Police Chief Warren Gall cited three shootings since 2015 in his original request to city staff to pause the bar’s operations. He wrote that the club did not properly handle the situations:
- On April 4, 2015, police received a call that someone had fired into the air around the bar. When they arrived on scene, officers were unable to get an account of the incident — but later that day, an employee of the bar came to police and said she had called police but been ordered to hang up.
- On Oct, 31, 2015, a fight in the parking lot turned dangerous as a man shot someone he was fighting through the abdomen. Security did not try to keep witnesses at the club, Gall’s letter said, and “the club’s security controlled neither the violence at the club nor the crowd’s response to that violence.”
- On Dec. 24, 2016, one man was shot inside the club and two more people were shot as they ran from the club.
- On April 2, another shooting sent someone to the hospital. That incident occurred after police requested that the city look at pulling the bar’s license.
Feaster said nobody at his bar, which originally opened eight years ago, was ever told to avoid the police or not report a crime.

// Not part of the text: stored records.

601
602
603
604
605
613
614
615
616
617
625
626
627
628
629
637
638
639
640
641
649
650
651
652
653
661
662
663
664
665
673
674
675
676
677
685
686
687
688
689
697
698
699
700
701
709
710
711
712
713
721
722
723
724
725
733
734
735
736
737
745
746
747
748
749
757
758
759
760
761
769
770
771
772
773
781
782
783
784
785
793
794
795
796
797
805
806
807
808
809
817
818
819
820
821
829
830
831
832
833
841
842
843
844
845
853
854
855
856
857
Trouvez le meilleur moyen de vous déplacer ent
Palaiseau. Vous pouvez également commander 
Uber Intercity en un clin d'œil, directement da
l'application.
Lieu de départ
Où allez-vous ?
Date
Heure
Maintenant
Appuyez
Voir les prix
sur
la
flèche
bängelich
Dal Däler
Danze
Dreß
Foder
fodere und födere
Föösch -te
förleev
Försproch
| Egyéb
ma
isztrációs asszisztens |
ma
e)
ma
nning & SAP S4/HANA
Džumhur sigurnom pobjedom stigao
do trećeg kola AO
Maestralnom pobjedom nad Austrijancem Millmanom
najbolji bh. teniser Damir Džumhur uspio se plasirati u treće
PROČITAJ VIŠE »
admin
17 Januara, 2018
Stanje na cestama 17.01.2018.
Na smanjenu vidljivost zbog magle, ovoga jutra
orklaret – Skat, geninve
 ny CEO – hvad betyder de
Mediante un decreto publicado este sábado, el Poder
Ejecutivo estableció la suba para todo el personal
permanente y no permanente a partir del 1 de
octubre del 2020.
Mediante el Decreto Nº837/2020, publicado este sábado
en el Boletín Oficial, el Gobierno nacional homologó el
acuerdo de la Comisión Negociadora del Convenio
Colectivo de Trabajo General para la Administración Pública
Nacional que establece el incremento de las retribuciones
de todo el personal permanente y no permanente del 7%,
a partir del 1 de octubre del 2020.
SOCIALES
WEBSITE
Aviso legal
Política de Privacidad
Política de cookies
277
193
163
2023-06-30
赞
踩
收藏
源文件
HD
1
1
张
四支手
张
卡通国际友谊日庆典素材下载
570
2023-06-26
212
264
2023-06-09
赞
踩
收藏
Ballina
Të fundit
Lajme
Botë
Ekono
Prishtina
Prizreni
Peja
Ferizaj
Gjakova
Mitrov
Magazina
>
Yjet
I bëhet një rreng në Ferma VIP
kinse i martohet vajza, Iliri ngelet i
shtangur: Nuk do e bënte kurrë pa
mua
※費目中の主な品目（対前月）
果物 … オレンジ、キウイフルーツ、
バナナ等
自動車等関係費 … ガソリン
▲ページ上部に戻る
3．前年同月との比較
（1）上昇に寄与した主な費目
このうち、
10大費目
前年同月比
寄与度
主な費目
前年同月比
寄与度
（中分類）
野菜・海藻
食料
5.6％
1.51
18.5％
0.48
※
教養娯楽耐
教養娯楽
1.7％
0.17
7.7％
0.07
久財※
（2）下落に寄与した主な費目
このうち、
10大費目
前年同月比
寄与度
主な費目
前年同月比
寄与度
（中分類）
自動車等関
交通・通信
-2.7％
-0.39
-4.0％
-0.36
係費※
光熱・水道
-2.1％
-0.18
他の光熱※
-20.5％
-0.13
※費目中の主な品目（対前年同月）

He said he originally opened the bar “for the black folks to have somewhere to go.”
“Everybody’s allowed to be with their own culture,” Feaster, who is black, added.
By staying open through the end of May, the bar could capture a significant amount of business as droves of bikers, many of them black, descend on the city for the Atlantic Beach Bikefest celebrations over Memorial Day weekend.
The event began in Atlantic Beach, just north of Myrtle Beach, a community that was historically black due to segregation.
But the event has long since spilled southward, and Feaster said it’s “always” a big business weekend for him.
It’ll be a good opportunity to make up some revenue. In the just over a month he’s been closed, Feaster said, he’s lost between $15,000 and $20,000.